PROVIDED RECORDS =>

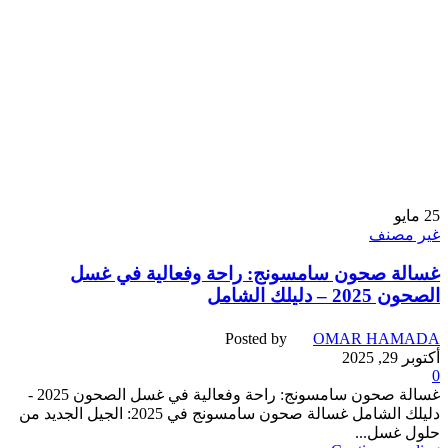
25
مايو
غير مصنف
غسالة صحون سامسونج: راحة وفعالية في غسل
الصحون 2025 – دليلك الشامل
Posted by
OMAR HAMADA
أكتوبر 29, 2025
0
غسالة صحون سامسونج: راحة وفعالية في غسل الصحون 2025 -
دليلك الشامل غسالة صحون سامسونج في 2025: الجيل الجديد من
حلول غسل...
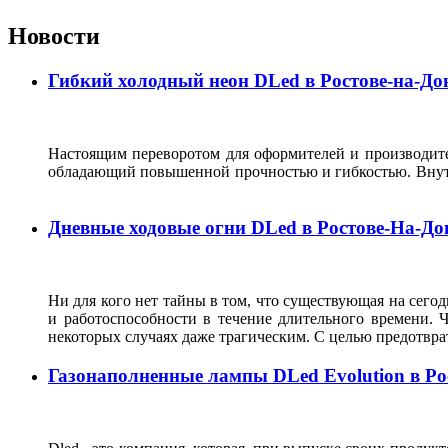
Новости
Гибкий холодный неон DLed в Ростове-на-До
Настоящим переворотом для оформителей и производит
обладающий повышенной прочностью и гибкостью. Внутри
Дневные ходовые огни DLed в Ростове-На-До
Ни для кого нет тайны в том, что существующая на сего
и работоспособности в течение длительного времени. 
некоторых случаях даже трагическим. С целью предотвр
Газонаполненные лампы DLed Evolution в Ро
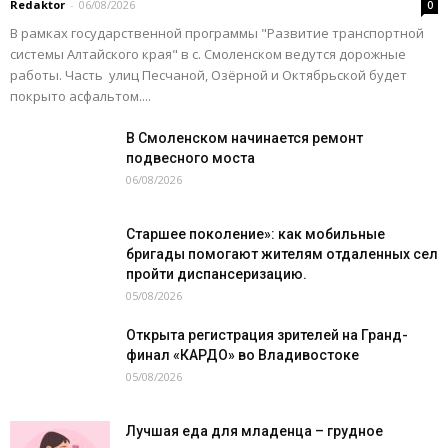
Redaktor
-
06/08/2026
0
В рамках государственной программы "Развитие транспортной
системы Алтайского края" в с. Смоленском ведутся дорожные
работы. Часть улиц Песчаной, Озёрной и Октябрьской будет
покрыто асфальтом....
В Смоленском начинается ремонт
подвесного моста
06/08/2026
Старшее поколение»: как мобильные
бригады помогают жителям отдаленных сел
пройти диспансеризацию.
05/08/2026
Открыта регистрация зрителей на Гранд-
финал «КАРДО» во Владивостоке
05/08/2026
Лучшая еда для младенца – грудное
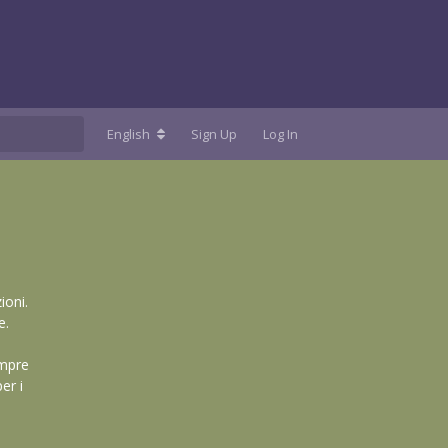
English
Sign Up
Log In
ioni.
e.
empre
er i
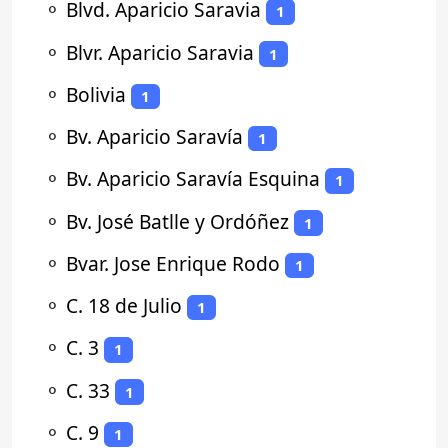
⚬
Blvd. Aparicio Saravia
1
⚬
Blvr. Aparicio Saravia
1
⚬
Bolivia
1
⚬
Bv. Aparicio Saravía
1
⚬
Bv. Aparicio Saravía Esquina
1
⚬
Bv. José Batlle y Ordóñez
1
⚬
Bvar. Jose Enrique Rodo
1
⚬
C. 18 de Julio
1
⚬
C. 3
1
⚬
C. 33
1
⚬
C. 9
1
* * *
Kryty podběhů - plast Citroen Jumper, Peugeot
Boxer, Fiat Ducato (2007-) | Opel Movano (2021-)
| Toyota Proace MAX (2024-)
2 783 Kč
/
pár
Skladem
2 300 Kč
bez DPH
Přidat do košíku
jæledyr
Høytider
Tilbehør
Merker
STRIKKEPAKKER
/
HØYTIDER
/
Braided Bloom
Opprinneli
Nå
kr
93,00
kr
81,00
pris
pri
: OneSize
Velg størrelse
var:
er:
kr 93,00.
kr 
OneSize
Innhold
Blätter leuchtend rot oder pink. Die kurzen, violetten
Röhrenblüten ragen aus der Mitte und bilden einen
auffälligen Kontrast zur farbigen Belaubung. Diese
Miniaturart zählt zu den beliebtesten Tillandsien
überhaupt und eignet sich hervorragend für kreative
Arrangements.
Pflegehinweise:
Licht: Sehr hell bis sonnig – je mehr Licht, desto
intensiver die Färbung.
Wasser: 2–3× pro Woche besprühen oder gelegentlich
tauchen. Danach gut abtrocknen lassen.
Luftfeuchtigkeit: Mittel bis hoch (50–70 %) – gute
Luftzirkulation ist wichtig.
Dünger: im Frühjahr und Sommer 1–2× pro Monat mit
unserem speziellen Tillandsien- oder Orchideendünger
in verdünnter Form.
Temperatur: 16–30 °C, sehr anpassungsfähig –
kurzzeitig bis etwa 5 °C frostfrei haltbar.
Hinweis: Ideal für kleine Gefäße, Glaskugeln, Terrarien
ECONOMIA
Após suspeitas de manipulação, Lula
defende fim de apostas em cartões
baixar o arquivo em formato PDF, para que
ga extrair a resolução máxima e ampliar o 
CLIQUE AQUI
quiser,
---
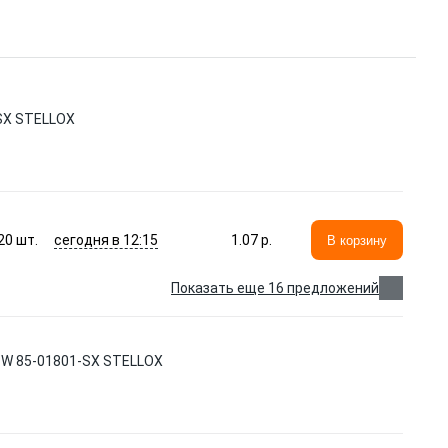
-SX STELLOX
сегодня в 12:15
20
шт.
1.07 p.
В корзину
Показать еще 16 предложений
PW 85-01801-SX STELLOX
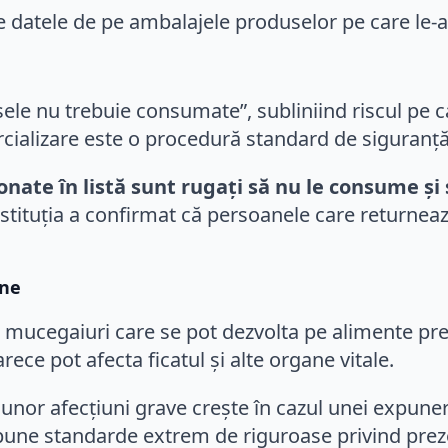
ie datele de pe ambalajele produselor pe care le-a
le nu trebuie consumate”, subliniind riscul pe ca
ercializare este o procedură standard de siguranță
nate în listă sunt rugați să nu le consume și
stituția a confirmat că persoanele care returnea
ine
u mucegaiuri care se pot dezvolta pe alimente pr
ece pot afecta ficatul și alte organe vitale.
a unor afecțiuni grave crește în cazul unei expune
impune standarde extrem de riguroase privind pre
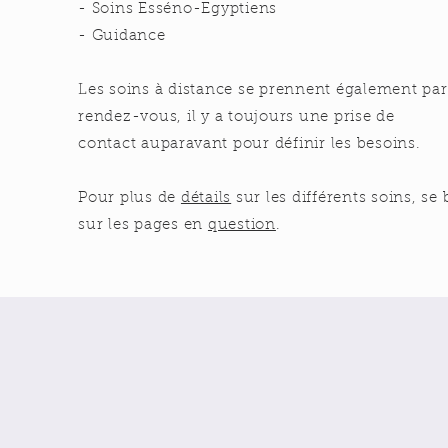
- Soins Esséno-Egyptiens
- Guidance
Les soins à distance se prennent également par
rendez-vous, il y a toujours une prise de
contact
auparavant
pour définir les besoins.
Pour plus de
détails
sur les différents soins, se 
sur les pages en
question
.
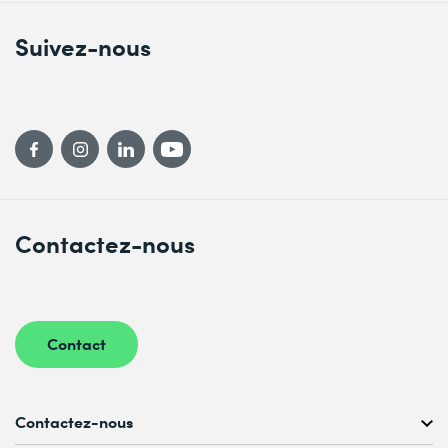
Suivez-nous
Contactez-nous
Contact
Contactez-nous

WORK REQUEST => Would you tally the lines above that include "Aparicio" and reply with only the total?

RESULT OF THE EXERCISE => 4